| Supplied records |
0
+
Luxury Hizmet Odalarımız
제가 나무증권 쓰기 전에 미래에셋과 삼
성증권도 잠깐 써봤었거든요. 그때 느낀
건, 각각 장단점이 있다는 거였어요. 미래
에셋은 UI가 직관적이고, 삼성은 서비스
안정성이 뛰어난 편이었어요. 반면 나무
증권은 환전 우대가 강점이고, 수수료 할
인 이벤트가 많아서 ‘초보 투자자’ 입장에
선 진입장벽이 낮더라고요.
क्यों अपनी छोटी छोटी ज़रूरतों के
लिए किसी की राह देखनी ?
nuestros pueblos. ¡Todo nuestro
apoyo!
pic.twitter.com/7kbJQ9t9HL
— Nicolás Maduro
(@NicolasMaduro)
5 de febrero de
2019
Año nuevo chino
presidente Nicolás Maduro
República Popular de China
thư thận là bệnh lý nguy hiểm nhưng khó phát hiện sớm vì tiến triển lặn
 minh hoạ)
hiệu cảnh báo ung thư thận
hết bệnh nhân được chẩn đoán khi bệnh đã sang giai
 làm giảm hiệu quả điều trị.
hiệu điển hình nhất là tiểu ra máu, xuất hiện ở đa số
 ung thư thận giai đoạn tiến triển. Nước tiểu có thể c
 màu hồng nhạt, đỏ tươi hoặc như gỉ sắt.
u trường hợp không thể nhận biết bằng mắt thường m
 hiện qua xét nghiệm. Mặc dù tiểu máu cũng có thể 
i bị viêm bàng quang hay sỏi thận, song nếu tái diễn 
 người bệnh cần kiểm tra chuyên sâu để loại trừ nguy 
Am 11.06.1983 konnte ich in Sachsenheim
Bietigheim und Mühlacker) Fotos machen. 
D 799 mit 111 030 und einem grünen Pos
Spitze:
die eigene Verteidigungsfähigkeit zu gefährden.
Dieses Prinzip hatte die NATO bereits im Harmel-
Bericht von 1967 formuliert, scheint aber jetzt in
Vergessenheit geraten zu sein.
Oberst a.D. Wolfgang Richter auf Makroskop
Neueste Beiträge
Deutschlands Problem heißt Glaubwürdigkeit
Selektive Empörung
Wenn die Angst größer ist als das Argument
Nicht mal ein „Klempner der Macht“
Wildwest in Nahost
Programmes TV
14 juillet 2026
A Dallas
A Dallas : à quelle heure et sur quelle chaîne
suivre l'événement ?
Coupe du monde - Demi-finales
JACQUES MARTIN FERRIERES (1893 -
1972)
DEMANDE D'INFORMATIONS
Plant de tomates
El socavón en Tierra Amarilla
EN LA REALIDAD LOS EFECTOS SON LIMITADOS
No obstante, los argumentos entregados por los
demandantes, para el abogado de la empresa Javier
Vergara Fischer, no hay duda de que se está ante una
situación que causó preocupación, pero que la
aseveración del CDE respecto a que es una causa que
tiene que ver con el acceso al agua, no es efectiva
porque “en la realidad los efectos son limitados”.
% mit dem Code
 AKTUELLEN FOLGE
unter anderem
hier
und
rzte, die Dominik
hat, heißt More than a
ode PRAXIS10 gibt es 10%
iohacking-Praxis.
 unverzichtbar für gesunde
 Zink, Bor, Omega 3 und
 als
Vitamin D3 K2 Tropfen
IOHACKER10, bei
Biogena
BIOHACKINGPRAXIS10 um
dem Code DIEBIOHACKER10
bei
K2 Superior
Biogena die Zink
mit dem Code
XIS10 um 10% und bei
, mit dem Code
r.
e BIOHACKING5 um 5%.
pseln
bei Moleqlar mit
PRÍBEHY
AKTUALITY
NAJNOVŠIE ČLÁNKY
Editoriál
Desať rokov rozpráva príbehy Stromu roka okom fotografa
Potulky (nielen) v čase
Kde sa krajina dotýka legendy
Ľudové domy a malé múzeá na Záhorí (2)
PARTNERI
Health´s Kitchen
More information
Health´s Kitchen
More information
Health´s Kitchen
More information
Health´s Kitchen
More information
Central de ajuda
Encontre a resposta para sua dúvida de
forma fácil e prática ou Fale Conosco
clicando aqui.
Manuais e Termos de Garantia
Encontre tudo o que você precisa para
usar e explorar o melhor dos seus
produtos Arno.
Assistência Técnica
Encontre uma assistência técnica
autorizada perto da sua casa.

| What is required |
Go through the listing and print each line exactly as it appears.

| Written solution |
0
+
Luxury Hizmet Odalarımız
제가 나무증권 쓰기 전에 미래에셋과 삼
성증권도 잠깐 써봤었거든요. 그때 느낀
건, 각각 장단점이 있다는 거였어요. 미래
에셋은 UI가 직관적이고, 삼성은 서비스
안정성이 뛰어난 편이었어요. 반면 나무
증권은 환전 우대가 강점이고, 수수료 할
인 이벤트가 많아서 ‘초보 투자자’ 입장에
선 진입장벽이 낮더라고요.
क्यों अपनी छोटी छोटी ज़रूरतों के
लिए किसी की राह देखनी ?
nuestros pueblos. ¡Todo nuestro
apoyo!
pic.twitter.com/7kbJQ9t9HL
— Nicolás Maduro
(@NicolasMaduro)
5 de febrero de
2019
Año nuevo chino
presidente Nicolás Maduro
República Popular de China
thư thận là bệnh lý nguy hiểm nhưng khó phát hiện sớm vì tiến triển lặn
 minh hoạ)
hiệu cảnh báo ung thư thận
hết bệnh nhân được chẩn đoán khi bệnh đã sang giai
 làm giảm hiệu quả điều trị.
hiệu điển hình nhất là tiểu ra máu, xuất hiện ở đa số
 ung thư thận giai đoạn tiến triển. Nước tiểu có thể c
 màu hồng nhạt, đỏ tươi hoặc như gỉ sắt.
u trường hợp không thể nhận biết bằng mắt thường m
 hiện qua xét nghiệm. Mặc dù tiểu máu cũng có thể 
i bị viêm bàng quang hay sỏi thận, song nếu tái diễn 
 người bệnh cần kiểm tra chuyên sâu để loại trừ nguy 
Am 11.06.1983 konnte ich in Sachsenheim
Bietigheim und Mühlacker) Fotos machen. 
D 799 mit 111 030 und einem grünen Pos
Spitze:
die eigene Verteidigungsfähigkeit zu gefährden.
Dieses Prinzip hatte die NATO bereits im Harmel-
Bericht von 1967 formuliert, scheint aber jetzt in
Vergessenheit geraten zu sein.
Oberst a.D. Wolfgang Richter auf Makroskop
Neueste Beiträge
Deutschlands Problem heißt Glaubwürdigkeit
Selektive Empörung
Wenn die Angst größer ist als das Argument
Nicht mal ein „Klempner der Macht“
Wildwest in Nahost
Programmes TV
14 juillet 2026
A Dallas
A Dallas : à quelle heure et sur quelle chaîne
suivre l'événement ?
Coupe du monde - Demi-finales
JACQUES MARTIN FERRIERES (1893 -
1972)
DEMANDE D'INFORMATIONS
Plant de tomates
El socavón en Tierra Amarilla
EN LA REALIDAD LOS EFECTOS SON LIMITADOS
No obstante, los argumentos entregados por los
demandantes, para el abogado de la empresa Javier
Vergara Fischer, no hay duda de que se está ante una
situación que causó preocupación, pero que la
aseveración del CDE respecto a que es una causa que
tiene que ver con el acceso al agua, no es efectiva
porque “en la realidad los efectos son limitados”.
% mit dem Code
 AKTUELLEN FOLGE
unter anderem
hier
und
rzte, die Dominik
hat, heißt More than a
ode PRAXIS10 gibt es 10%
iohacking-Praxis.
 unverzichtbar für gesunde
 Zink, Bor, Omega 3 und
 als
Vitamin D3 K2 Tropfen
IOHACKER10, bei
Biogena
BIOHACKINGPRAXIS10 um
dem Code DIEBIOHACKER10
bei
K2 Superior
Biogena die Zink
mit dem Code
XIS10 um 10% und bei
, mit dem Code
r.
e BIOHACKING5 um 5%.
pseln
bei Moleqlar mit
PRÍBEHY
AKTUALITY
NAJNOVŠIE ČLÁNKY
Editoriál
Desať rokov rozpráva príbehy Stromu roka okom fotografa
Potulky (nielen) v čase
Kde sa krajina dotýka legendy
Ľudové domy a malé múzeá na Záhorí (2)
PARTNERI
Health´s Kitchen
More information
Health´s Kitchen
More information
Health´s Kitchen
More information
Health´s Kitchen
More information
Central de ajuda
Encontre a resposta para sua dúvida de
forma fácil e prática ou Fale Conosco
clicando aqui.
Manuais e Termos de Garantia
Encontre tudo o que você precisa para
usar e explorar o melhor dos seus
produtos Arno.
Assistência Técnica
Encontre uma assistência técnica
autorizada perto da sua casa.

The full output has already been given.